Restate each line below word for word, skipping every picture.
---*---
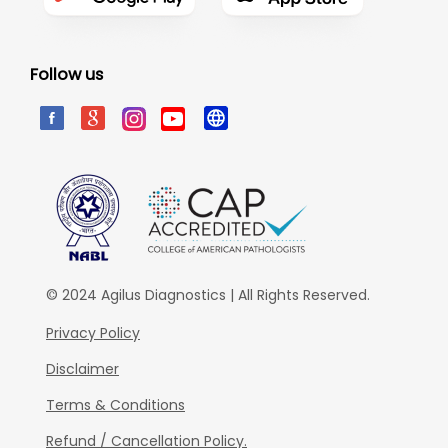
Follow us
© 2024 Agilus Diagnostics | All Rights Reserved.
Privacy Policy
Disclaimer
Terms & Conditions
Refund / Cancellation Policy.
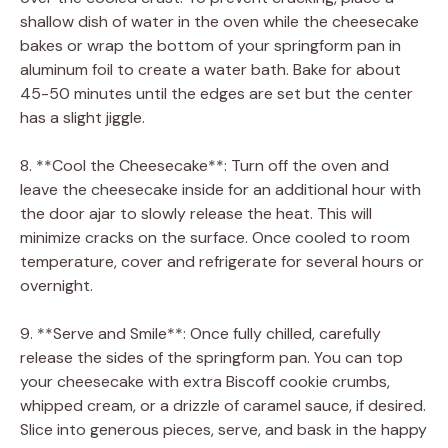
shallow dish of water in the oven while the cheesecake
bakes or wrap the bottom of your springform pan in
aluminum foil to create a water bath. Bake for about
45-50 minutes until the edges are set but the center
has a slight jiggle.
8. **Cool the Cheesecake**: Turn off the oven and
leave the cheesecake inside for an additional hour with
the door ajar to slowly release the heat. This will
minimize cracks on the surface. Once cooled to room
temperature, cover and refrigerate for several hours or
overnight.
9. **Serve and Smile**: Once fully chilled, carefully
release the sides of the springform pan. You can top
your cheesecake with extra Biscoff cookie crumbs,
whipped cream, or a drizzle of caramel sauce, if desired.
Slice into generous pieces, serve, and bask in the happy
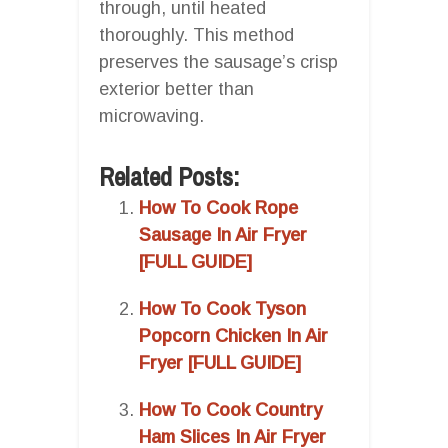
through, until heated
thoroughly. This method
preserves the sausage’s crisp
exterior better than
microwaving.
Related Posts:
How To Cook Rope
Sausage In Air Fryer
[FULL GUIDE]
How To Cook Tyson
Popcorn Chicken In Air
Fryer [FULL GUIDE]
How To Cook Country
Ham Slices In Air Fryer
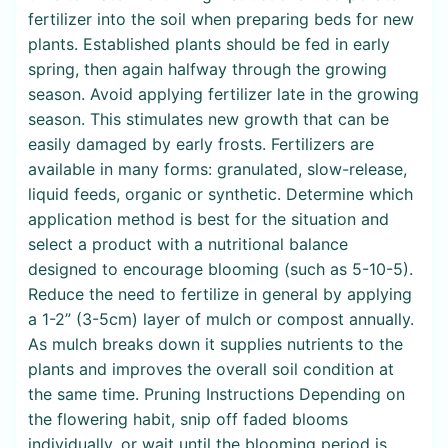
fertilizer into the soil when preparing beds for new
plants. Established plants should be fed in early
spring, then again halfway through the growing
season. Avoid applying fertilizer late in the growing
season. This stimulates new growth that can be
easily damaged by early frosts. Fertilizers are
available in many forms: granulated, slow-release,
liquid feeds, organic or synthetic. Determine which
application method is best for the situation and
select a product with a nutritional balance
designed to encourage blooming (such as 5-10-5).
Reduce the need to fertilize in general by applying
a 1-2” (3-5cm) layer of mulch or compost annually.
As mulch breaks down it supplies nutrients to the
plants and improves the overall soil condition at
the same time. Pruning Instructions Depending on
the flowering habit, snip off faded blooms
individually, or wait until the blooming period is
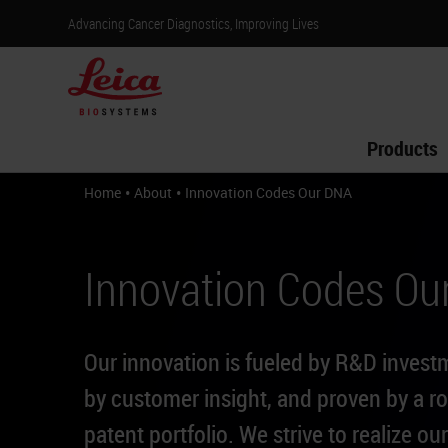
Advancing Cancer Diagnostics, Improving Lives
Products
•
•
Home
About
Innovation Codes Our DNA
Innovation Codes Ou
Our innovation is fueled by R&D invest
by customer insight, and proven by a r
patent portfolio. We strive to realize our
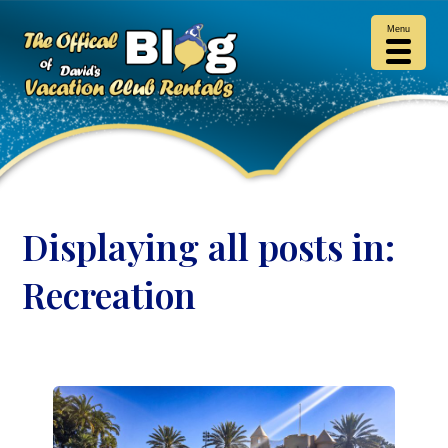
Menu
Displaying all posts in:
Recreation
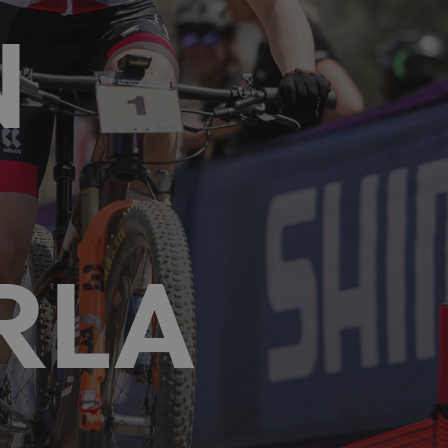
N
RLA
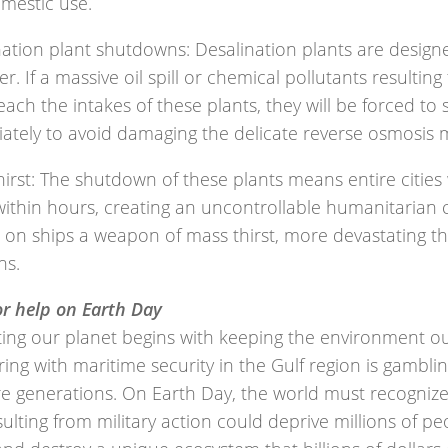
mestic use.
nation plant shutdowns: Desalination plants are design
r. If a massive oil spill or chemical pollutants resultin
each the intakes of these plants, they will be forced t
ately to avoid damaging the delicate reverse osmosis
irst: The shutdown of these plants means entire cities 
within hours, creating an uncontrollable humanitarian 
s on ships a weapon of mass thirst, more devastating t
ns.
or help on Earth Day
ing our planet begins with keeping the environment out
ng with maritime security in the Gulf region is gamblin
re generations. On Earth Day, the world must recognize 
esulting from military action could deprive millions of pe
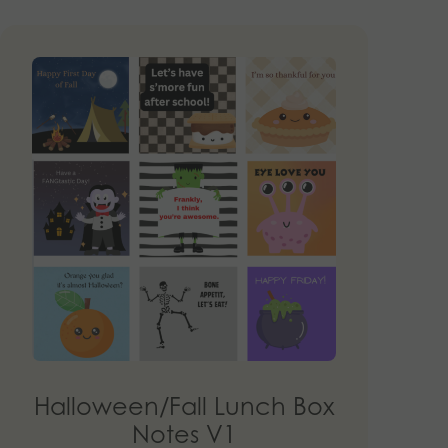
Halloween/Fall Lunch Box
Notes V1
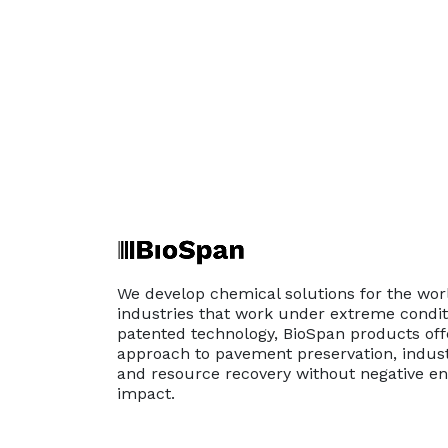
We develop chemical solutions for the wor
industries that work under extreme conditi
patented technology, BioSpan products off
approach to pavement preservation, indust
and resource recovery without negative e
impact.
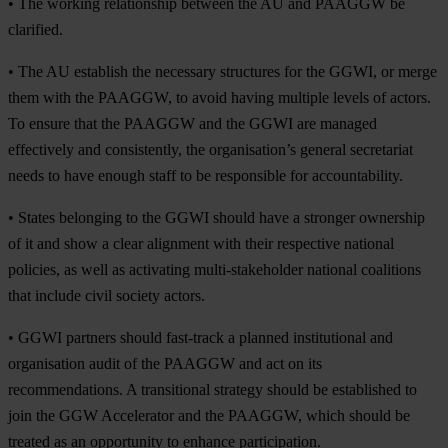
•
The working relationship between the AU and PAAGGW be
clarified.
•
The AU establish the necessary structures for the GGWI, or merge
them with the PAAGGW, to avoid having multiple levels of actors.
To ensure that the PAAGGW and the GGWI are managed
effectively and consistently, the organisation’s general secretariat
needs to have enough staff to be responsible for accountability.
•
States belonging to the GGWI should have a stronger ownership
of it and show a clear alignment with their respective national
policies, as well as activating multi-stakeholder national coalitions
that include civil society actors.
•
GGWI partners should fast-track a planned institutional and
organisation audit of the PAAGGW and act on its
recommendations. A transitional strategy should be established to
join the GGW Accelerator and the PAAGGW, which should be
treated as an opportunity to enhance participation.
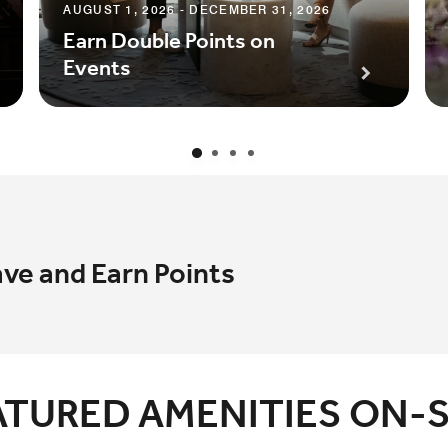
AUGUST 1, 2026 - DECEMBER 31, 2026
Earn Double Points on
Events
ave and Earn Points
ATURED AMENITIES ON-S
---*---
Written solution -
Follow us
© 2024 Agilus Diagnostics | All Rights Reserved.
Privacy Policy
Disclaimer
Terms & Conditions
Refund / Cancellation Policy.
shallow dish of water in the oven while the cheesecake
bakes or wrap the bottom of your springform pan in
aluminum foil to create a water bath. Bake for about
45-50 minutes until the edges are set but the center
has a slight jiggle.
8. **Cool the Cheesecake**: Turn off the oven and
leave the cheesecake inside for an additional hour with
the door ajar to slowly release the heat. This will
minimize cracks on the surface. Once cooled to room
temperature, cover and refrigerate for several hours or
overnight.
9. **Serve and Smile**: Once fully chilled, carefully
release the sides of the springform pan. You can top
your cheesecake with extra Biscoff cookie crumbs,
whipped cream, or a drizzle of caramel sauce, if desired.
Slice into generous pieces, serve, and bask in the happy
through, until heated
thoroughly. This method
preserves the sausage’s crisp
exterior better than
microwaving.
Related Posts:
How To Cook Rope
Sausage In Air Fryer
[FULL GUIDE]
How To Cook Tyson
Popcorn Chicken In Air
Fryer [FULL GUIDE]
How To Cook Country
Ham Slices In Air Fryer
fertilizer into the soil when preparing beds for new
plants. Established plants should be fed in early
spring, then again halfway through the growing
season. Avoid applying fertilizer late in the growing
season. This stimulates new growth that can be
easily damaged by early frosts. Fertilizers are
available in many forms: granulated, slow-release,
liquid feeds, organic or synthetic. Determine which
application method is best for the situation and
select a product with a nutritional balance
designed to encourage blooming (such as 5-10-5).
Reduce the need to fertilize in general by applying
a 1-2” (3-5cm) layer of mulch or compost annually.
As mulch breaks down it supplies nutrients to the
plants and improves the overall soil condition at
the same time. Pruning Instructions Depending on
the flowering habit, snip off faded blooms
individually, or wait until the blooming period is
Advancing Cancer Diagnostics, Improving Lives
Products
•
•
Home
About
Innovation Codes Our DNA
Innovation Codes Ou
Our innovation is fueled by R&D invest
by customer insight, and proven by a r
patent portfolio. We strive to realize our
Menu
Displaying all posts in:
Recreation
N
RLA
mestic use.
nation plant shutdowns: Desalination plants are design
r. If a massive oil spill or chemical pollutants resultin
each the intakes of these plants, they will be forced t
ately to avoid damaging the delicate reverse osmosis
irst: The shutdown of these plants means entire cities 
within hours, creating an uncontrollable humanitarian 
s on ships a weapon of mass thirst, more devastating t
ns.
or help on Earth Day
ing our planet begins with keeping the environment out
ng with maritime security in the Gulf region is gamblin
re generations. On Earth Day, the world must recognize 
esulting from military action could deprive millions of pe
Halloween/Fall Lunch Box
Notes V1
We develop chemical solutions for the wor
industries that work under extreme conditi
patented technology, BioSpan products off
approach to pavement preservation, indust
and resource recovery without negative e
impact.
•
The working relationship between the AU and PAAGGW be
clarified.
•
The AU establish the necessary structures for the GGWI, or merge
them with the PAAGGW, to avoid having multiple levels of actors.
To ensure that the PAAGGW and the GGWI are managed
effectively and consistently, the organisation’s general secretariat
needs to have enough staff to be responsible for accountability.
•
States belonging to the GGWI should have a stronger ownership
of it and show a clear alignment with their respective national
policies, as well as activating multi-stakeholder national coalitions
that include civil society actors.
•
GGWI partners should fast-track a planned institutional and
organisation audit of the PAAGGW and act on its
recommendations. A transitional strategy should be established to
join the GGW Accelerator and the PAAGGW, which should be
treated as an opportunity to enhance participation.
AUGUST 1, 2026 - DECEMBER 31, 2026
Earn Double Points on
Events
ave and Earn Points
ATURED AMENITIES ON-S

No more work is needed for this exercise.